In my opinion it would make sense only for someone, who knows that greeting from English.


----------



## NotNow

ilocas2 said:


> In my opinion it would make sense only for someone, who knows that greeting from English.


 
I have never heard such a greeting in English.


----------



## Tagarela

Hello,

Thank you all for the replies. 
_Ahoj, moudrá dámo_ seems to work for my purpose, I was also thinking about _Ahoj, moudrá paní_ - is it better?


----------



## ilocas2

Actually I don't know if "Hello, wise lady" is used in English. My assumption was based on the mimirom's post.

"Ahoj, moudrá dámo" or "Ahoj, moudrá paní" sound stupid.
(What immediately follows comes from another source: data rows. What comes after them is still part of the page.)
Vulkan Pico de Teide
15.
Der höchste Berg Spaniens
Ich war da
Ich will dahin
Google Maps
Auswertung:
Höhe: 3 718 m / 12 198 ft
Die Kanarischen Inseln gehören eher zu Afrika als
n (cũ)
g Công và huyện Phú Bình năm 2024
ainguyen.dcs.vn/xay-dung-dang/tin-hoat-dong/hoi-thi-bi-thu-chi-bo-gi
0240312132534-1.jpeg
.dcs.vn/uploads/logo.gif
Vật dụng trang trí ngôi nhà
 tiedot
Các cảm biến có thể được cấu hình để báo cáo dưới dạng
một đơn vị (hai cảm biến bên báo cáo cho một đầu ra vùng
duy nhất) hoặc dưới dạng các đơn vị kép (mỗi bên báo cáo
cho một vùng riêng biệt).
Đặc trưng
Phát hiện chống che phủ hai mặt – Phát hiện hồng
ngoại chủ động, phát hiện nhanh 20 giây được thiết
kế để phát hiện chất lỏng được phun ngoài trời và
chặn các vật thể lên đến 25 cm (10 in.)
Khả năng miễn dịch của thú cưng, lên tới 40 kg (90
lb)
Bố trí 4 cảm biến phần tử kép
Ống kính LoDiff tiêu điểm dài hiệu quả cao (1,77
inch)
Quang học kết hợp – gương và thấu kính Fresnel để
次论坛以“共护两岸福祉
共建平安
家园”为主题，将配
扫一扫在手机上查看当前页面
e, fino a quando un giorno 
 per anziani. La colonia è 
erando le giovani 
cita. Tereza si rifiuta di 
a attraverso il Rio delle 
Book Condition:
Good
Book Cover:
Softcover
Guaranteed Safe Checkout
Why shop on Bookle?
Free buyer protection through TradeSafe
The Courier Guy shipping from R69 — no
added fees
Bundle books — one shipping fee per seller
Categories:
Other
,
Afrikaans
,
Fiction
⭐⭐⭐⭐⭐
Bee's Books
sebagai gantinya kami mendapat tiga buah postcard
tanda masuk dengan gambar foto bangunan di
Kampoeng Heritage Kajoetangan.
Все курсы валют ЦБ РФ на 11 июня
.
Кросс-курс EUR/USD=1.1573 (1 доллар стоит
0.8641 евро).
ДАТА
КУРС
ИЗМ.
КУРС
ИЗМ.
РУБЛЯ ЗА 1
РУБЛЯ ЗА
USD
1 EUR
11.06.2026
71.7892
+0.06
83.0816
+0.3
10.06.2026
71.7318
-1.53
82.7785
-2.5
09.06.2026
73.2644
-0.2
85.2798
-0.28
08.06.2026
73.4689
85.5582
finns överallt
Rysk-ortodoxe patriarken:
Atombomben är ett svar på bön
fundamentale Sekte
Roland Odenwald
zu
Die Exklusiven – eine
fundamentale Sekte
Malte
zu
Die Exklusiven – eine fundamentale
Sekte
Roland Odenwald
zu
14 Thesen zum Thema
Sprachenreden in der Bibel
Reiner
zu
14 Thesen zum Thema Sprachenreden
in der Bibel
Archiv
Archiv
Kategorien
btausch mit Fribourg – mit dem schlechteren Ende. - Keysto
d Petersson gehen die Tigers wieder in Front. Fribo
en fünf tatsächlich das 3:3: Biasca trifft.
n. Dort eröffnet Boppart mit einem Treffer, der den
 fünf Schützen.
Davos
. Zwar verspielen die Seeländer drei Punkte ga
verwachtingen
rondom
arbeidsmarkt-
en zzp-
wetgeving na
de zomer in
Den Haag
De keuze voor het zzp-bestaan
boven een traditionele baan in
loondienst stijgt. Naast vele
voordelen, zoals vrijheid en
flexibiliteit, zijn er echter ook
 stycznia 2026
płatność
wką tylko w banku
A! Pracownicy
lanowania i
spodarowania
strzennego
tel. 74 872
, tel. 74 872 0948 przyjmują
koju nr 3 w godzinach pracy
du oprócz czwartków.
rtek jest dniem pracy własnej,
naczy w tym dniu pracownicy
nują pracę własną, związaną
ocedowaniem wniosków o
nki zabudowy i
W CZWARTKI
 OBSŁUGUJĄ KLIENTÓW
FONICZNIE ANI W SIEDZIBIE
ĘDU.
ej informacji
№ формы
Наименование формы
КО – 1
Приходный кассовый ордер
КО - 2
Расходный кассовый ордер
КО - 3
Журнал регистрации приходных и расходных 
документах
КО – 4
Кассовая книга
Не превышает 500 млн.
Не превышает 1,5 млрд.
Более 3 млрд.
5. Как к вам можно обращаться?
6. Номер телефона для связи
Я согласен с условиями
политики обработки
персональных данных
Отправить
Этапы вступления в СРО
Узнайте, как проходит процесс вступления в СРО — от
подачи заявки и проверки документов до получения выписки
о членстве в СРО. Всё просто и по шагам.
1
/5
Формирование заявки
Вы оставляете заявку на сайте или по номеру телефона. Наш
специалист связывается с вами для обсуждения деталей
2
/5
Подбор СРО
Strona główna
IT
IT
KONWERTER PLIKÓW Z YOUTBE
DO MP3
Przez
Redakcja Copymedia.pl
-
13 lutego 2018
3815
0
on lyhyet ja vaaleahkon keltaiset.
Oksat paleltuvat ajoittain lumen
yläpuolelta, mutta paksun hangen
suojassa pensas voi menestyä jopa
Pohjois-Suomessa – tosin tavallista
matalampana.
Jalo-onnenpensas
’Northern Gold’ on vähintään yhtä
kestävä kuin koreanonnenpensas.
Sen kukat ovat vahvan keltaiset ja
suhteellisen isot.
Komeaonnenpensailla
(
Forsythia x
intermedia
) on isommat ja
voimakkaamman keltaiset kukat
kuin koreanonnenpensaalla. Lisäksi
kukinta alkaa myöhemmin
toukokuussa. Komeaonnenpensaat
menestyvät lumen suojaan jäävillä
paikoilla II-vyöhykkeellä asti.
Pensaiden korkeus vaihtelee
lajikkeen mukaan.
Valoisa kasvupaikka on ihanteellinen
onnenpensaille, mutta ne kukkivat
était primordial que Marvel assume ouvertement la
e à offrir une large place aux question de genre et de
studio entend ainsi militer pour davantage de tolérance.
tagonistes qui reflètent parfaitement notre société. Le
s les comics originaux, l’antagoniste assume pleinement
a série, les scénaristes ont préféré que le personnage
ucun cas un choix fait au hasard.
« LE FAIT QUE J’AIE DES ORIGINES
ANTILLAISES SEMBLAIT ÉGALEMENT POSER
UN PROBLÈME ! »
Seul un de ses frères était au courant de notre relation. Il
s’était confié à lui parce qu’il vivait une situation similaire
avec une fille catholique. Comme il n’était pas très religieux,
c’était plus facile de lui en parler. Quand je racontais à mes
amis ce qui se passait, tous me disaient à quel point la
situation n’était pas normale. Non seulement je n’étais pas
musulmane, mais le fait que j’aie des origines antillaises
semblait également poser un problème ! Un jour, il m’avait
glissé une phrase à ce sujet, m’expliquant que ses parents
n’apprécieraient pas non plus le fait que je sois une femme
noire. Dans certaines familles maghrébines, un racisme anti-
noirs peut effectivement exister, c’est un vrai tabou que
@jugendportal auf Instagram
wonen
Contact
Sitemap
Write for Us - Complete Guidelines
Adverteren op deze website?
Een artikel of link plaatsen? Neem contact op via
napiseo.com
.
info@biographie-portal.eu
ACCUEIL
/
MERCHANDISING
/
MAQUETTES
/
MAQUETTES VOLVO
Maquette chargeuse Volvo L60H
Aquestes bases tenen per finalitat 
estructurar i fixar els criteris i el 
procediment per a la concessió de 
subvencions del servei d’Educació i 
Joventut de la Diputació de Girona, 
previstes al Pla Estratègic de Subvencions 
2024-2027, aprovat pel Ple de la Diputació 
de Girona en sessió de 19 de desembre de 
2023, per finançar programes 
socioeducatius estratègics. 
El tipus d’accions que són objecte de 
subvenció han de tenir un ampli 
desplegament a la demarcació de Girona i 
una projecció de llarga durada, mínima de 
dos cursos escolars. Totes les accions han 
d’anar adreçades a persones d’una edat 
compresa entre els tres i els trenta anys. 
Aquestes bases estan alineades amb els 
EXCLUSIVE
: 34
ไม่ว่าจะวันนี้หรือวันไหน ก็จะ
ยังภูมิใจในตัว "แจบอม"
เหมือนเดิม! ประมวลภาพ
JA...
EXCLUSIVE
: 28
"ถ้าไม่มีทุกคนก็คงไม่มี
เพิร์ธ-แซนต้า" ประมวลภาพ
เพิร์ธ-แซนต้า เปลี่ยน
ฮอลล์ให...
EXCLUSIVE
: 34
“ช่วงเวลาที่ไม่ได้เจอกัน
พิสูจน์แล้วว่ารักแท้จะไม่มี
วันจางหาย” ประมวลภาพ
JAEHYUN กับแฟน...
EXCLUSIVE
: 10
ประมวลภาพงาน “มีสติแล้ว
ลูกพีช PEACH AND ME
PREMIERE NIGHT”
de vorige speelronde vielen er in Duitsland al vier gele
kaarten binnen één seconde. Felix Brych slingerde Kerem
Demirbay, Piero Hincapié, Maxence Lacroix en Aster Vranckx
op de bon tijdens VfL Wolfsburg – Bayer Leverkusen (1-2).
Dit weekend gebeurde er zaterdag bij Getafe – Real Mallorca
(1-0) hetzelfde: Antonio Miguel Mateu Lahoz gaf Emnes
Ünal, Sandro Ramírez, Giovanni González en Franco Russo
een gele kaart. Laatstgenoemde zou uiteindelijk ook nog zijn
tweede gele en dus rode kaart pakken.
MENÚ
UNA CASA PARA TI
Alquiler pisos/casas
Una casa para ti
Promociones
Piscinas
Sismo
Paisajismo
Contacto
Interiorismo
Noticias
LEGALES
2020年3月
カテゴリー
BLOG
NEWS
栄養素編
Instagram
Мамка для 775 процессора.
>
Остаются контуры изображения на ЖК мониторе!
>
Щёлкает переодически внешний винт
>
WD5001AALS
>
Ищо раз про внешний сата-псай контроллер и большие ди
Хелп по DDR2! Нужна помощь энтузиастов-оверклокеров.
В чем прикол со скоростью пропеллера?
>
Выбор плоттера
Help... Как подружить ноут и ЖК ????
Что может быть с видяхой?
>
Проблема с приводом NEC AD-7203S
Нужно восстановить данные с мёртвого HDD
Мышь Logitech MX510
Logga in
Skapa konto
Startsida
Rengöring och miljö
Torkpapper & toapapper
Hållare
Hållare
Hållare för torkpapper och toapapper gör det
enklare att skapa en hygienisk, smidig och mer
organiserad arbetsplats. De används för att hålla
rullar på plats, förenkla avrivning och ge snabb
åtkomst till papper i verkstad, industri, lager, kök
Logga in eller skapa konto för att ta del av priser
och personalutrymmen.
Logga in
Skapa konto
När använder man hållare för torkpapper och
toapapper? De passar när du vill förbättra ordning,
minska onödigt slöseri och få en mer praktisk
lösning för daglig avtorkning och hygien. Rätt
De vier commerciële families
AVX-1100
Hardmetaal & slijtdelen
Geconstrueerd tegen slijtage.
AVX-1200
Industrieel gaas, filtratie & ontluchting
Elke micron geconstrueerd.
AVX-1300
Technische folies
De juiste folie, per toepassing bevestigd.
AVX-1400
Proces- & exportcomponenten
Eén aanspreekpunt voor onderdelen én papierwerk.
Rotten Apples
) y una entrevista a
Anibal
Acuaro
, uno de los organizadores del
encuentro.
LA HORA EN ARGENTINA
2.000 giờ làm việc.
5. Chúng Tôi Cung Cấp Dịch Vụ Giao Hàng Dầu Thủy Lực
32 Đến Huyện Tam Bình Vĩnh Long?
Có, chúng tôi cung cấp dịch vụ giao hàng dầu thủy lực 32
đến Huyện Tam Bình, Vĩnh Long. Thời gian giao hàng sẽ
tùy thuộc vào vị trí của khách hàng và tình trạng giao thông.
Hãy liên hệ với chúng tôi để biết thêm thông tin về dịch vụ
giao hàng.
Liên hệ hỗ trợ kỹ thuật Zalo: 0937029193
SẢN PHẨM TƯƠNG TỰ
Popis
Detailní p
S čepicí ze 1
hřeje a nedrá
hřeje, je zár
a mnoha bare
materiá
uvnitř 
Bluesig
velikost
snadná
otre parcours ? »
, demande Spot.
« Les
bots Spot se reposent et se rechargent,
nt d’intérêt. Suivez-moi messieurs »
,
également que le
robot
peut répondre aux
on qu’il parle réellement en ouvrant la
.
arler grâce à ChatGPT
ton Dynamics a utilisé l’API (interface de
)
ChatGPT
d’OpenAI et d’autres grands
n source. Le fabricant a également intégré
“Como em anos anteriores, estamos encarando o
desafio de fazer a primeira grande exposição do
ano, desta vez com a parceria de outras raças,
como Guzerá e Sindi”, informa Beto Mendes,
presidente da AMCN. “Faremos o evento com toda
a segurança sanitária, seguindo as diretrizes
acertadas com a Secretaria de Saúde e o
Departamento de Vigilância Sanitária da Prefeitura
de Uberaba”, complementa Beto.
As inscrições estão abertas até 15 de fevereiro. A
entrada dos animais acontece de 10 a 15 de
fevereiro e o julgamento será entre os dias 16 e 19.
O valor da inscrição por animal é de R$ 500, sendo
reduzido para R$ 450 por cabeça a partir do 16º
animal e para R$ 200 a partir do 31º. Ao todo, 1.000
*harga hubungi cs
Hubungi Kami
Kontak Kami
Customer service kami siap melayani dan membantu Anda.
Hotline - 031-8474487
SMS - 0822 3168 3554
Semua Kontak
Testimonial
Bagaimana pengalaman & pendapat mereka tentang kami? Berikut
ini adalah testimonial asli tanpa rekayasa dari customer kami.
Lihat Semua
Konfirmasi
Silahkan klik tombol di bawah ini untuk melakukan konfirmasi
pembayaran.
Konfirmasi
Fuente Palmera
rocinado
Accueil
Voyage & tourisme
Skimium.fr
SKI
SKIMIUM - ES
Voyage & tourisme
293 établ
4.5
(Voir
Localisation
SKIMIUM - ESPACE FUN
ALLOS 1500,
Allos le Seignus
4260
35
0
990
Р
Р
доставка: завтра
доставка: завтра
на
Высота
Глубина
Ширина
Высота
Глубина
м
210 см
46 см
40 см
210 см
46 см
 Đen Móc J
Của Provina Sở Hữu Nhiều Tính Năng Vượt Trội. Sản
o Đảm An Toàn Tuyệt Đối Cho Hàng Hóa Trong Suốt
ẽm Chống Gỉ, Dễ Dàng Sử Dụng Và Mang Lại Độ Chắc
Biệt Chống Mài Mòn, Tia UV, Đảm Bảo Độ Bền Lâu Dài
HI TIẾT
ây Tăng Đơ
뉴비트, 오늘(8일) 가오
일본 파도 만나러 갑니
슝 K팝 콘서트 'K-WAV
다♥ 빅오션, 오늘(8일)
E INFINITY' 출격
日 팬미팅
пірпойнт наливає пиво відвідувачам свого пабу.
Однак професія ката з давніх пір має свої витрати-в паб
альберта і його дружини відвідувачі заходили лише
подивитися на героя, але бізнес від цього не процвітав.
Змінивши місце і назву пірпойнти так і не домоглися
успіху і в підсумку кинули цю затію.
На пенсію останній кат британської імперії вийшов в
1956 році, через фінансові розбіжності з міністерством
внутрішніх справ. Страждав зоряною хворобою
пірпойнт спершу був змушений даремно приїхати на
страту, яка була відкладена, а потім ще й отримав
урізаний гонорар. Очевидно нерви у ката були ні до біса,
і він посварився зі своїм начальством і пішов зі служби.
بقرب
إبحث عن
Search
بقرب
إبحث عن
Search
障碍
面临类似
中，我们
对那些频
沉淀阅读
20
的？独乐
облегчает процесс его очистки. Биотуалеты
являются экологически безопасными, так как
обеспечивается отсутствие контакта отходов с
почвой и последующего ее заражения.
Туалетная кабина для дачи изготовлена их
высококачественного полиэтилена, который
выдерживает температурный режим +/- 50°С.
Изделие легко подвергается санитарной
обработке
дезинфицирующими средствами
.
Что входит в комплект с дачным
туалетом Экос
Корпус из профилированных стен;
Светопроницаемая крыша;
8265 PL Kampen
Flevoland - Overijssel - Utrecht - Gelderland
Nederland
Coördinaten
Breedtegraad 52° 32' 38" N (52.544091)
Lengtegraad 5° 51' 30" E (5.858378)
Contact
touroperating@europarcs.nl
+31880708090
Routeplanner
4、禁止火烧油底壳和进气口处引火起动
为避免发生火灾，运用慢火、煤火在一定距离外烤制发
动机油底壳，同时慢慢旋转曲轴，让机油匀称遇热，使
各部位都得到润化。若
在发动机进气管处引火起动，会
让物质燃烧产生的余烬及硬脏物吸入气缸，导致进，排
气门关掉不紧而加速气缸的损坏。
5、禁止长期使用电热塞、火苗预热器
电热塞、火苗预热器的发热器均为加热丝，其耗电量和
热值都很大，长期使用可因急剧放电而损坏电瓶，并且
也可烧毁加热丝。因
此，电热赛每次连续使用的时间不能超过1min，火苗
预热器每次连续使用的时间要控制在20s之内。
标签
If I were woman and somebody greeted me this way, I would think that he/she was mocking me.



Tagarela said:


> ...to work for my purpose...



What is that purpose, please?


----------



## Tagarela

ilocas2 said:


> What is that purpose, please?



It is because I was chatting with my Czech friend other day, I said one thing and she replied me on a very clever way, and I said "Clever girl you are" - so it was to make a little fun based on the previous situation =).


----------



## ilocas2

I would write:

"Jseš fakt chytrá holka" or "Jseš vážně chytrá holka" or "Jseš opravdu chytrá holka"

(it's colloquial language)

you can spell "jseš" as "seš"


----------



## mimirom

Tagarela said:


> It is because I was chatting with my Czech friend other day, I said one thing and she replied me on a very clever way, and I said "Clever girl you are" - so it was to make a little fun based on the previous situation =).



In that case "Ahoj, moudrá dámo" is definitely not appropriate. Sorry for misguiding you.


----------